With Congressman Steve Scalise bowing out of the Speaker’s race following a conservative revolt, the House will remain paralyzed for the foreseeable future as the budget deadline looms and Israel faces an existential threat. The leading candidate for Speaker, Congressman Jim Jordan, already has two dissenters within the conference who say they will never vote for him.
Late on Thursday, Mr. Scalise assembled many of his Republican colleagues in the basement of the Capitol Building to tell them he would abandon his candidacy and instead remain in the House majority leader position.

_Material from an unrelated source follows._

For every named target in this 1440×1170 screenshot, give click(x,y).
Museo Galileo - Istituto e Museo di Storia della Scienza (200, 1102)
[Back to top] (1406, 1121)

“I just shared with my colleagues that I am withdrawing my name as a candidate,” Mr. Scalise told reporters. “If you look at where our conference is, there is still work to be done. Our conference still has to come together and is not there. There are still some people who have their own agendas.”
With no Speaker, the House is unable to move any of its key legislative priorities, including the federal budget, which is due on November 17. According to the former Speaker, Congressman Kevin McCarthy, aid to Israel is another issue item that cannot move through the House before a full-time Speaker is elected.

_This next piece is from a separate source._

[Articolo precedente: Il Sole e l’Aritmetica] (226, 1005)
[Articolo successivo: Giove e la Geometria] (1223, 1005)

Amid mounting frustration in the House GOP caucus, some are pushing for the temporary speaker, Congressman Patrick McHenry, to interpret his role more broadly, enabling the House to act on vital legislation.

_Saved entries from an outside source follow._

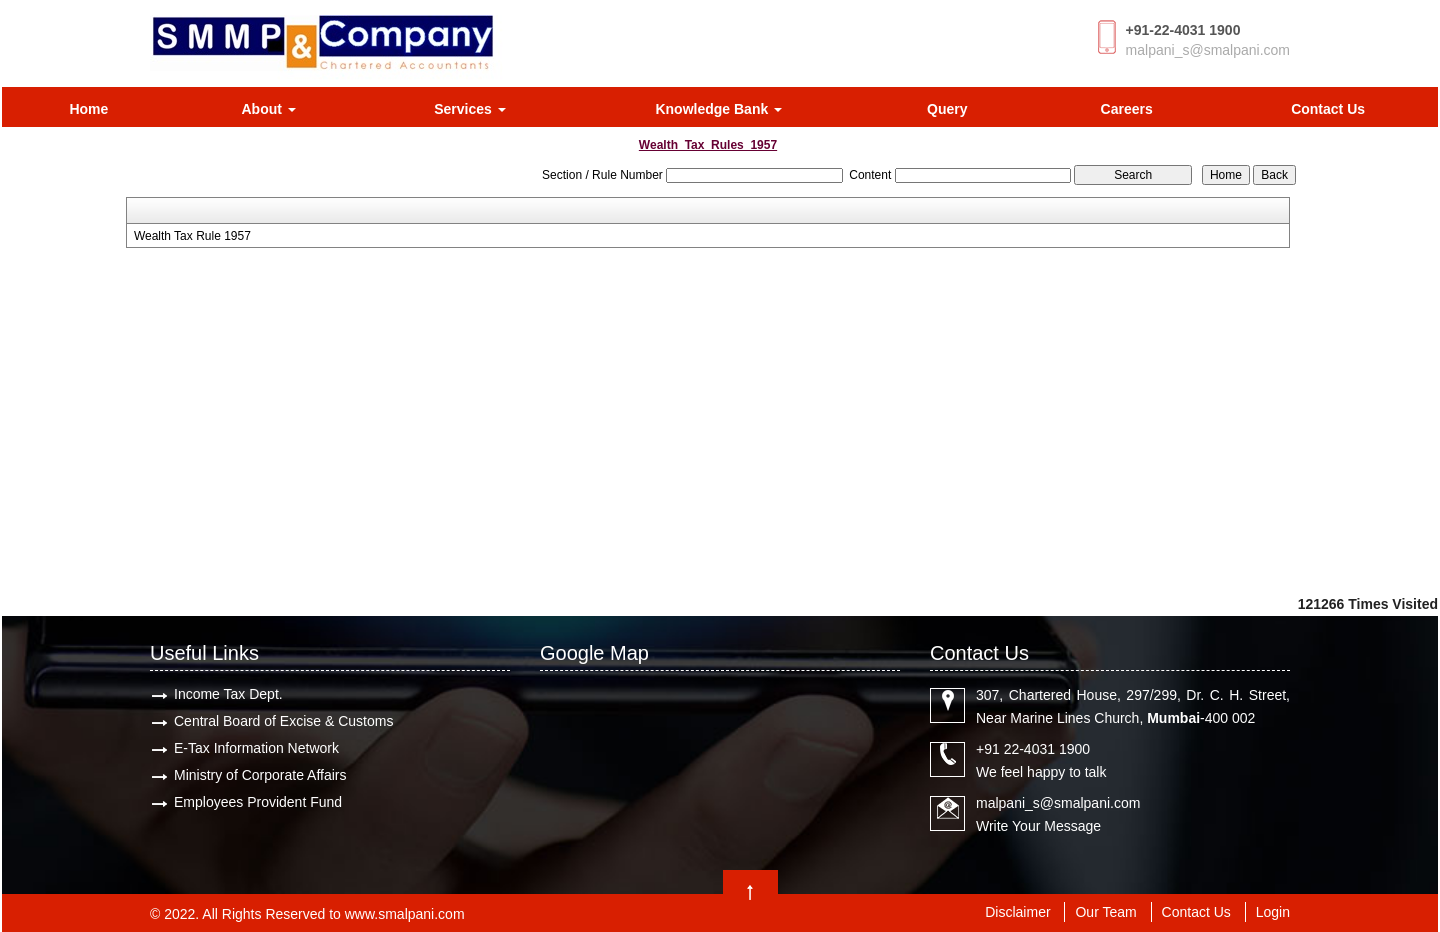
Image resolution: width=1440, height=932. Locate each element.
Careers (1127, 109)
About (268, 109)
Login (1273, 912)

“There is some thought that in the interest of national security — because we’re in a dangerous time and we have to get a national security aid package to Israel — that we could somehow empower McHenry to have more authorities,” the chairman of the House Foreign Relations Committee, Representative Michael McCaul told the AP.
Mr. McHenry, however, appears only interested in pushing the fractious House majority toward choosing a new speaker. He “joked with lawmakers that he would lock them in a room and withhold food and water until they united behind a leader,” the AP reported Representative Marc Molinaro saying.
Congresswoman Nicole Malliotakis emerged from the GOP meeting following Mr. Scalise’s announcement Thursday expressing frustration with her “petty” colleagues’ inability to unify around a Speaker candidate in order to get these bills over the finish line.
“I think these people really need to go back and try to understand what teamwork is,” Ms. Malliotakis tells the Sun. “This is much bigger than one person or any single person’s petty feelings. This is about getting someone to lead our conference so we can get back to work and do the people’s business.”
Aid to Israel remains the most pressing issue for Congress, according to Mr. McCaul, and Congressman Chuck Fleischmann. “We’ve got to get a Speaker, we have to get our appropriations bills going, we have to get the House functioning back in a world that has — in a very short time — changed,” Mr. Fleischmann, a veteran Republican appropriator, tells the Sun.
“The specific situation in the Middle East right now” makes the Speakership election incredibly pressing, he added. He says he and his colleagues have been so stymied by the Speaker’s race that they have been unable to discuss any aid package to Israel. He estimates that, based on classified intelligence he has seen, an aid package must be passed within the next two weeks in order to resupply the Jewish State.
The main sticking point for House Republicans now is consideration of a rules package that Congressman Chip Roy introduced in a closed-door conference meeting on Wednesday and was rejected by the conference. Mr. Roy told reporters that the rules package is meant to “democratize” the House by allowing more input from rank-and-file members, going through “regular order” by passing the 12 appropriations bills as required by the Budget Control Act, and making leadership decision-making processes more transparent.
Congressman Kelly Armstrong tells the Sun that the Republicans’ Friday meeting will likely be spent debating, amending, and passing a rules package that they can later bring to the floor. “I think the smartest way anyone gets to 217 is that we deal with this in-house,” Mr. Armstrong said, adding that the GOP would meet — likely for many hours, or even days — beginning Friday morning to debate new House rules. “We have a math problem” when it comes to electing a Speaker, he said.
Mr. Armstrong added that the Speakership may have to be decided by “trial by combat” should Mr. Jordan fail to win the Speaker’s gavel in the coming days.
Any possibility of a Jordan Speakership may be dashed before his campaign even begins. As of Thursday night, two members of the GOP conference say they will not support Mr. Jordan. Congresswoman Ann Wagner tells the Sun that Mr. Jordan is a “nonstarter” and Congressman Austin Scott tells Punchbowl News that he will not vote for the Ohio congressman. If he is the GOP nominee, he can only afford to lose four members.
When asked by the Sun if the House could end up in the same situation a week from now — leaderless and unable to do its duties — Congressman Mike Garcia said, “Yeah. I don’t know if it’s a week, I don’t know if it’s four days.”